From the WHO (emphasis ours):
"Seasonal flu can cause severe illness or death. The disease is characterized by asudden onset of high fever, cough (usually dry, can be severe), headache, muscle and joint pain, severe malaise (feeling unwell), sore throat and runny nose.
"Zika virus disease usually causes mild illness, and most people will not develop any symptoms. The most common symptoms of Zika include low fever or rash, conjunctivitis, muscle and joint pain, appearing a few days after a person has been infected by an infected mosquito or after sexual intercourse with an infected person. However, there is scientific consensus that Zika virus is a cause of microcephaly and Guillain-Barré syndrome which can be a fatal condition."
As people tried to pin the birth defects associated with the current outbreak of Zika on something, the theory that vaccines given to mothers during pregnancy could play a role in the birth defects that are linked with Zika. But that's been refuted.

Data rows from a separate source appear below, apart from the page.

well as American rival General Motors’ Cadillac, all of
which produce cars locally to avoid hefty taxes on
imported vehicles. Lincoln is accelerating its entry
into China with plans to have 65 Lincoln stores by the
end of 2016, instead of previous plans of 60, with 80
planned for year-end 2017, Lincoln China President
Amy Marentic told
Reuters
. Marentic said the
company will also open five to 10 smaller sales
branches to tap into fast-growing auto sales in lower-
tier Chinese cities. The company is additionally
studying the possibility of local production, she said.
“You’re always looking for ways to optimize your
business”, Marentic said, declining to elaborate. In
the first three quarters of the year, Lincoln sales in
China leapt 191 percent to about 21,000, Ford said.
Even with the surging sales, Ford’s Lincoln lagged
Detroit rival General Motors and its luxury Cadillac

"There is no evidence linking any vaccine to the increases in microcephaly cases that were observed first in French Polynesia during the 2013-2014 outbreak and more recently in northeastern Brazil," the WHO said in a statement. "An extensive review of the literature published in 2014 found no evidence that any vaccine administered during pregnancy resulted in birth defects."
There's still a lot that we still need to figure out about Zika.
It's a virus that's been around since 1947, but the strain associated with the most recent outbreak and the one before that in French Polynesia are the first to be connected to birth defects and other serious complications including Guillain-Barre Syndrome.
We're still learning more each week about what the birth defects associated with the virus looks like, and how long it stays in humans. Development of a Zika vaccine is still ongoing (despite the effort running low on funds).
Zika remains widespread in many South and Central American countries, and the virus iscurrently being locally transmitted in a neighborhood in Miami. The CDC has tallied 16 infants born in the US with birth defects.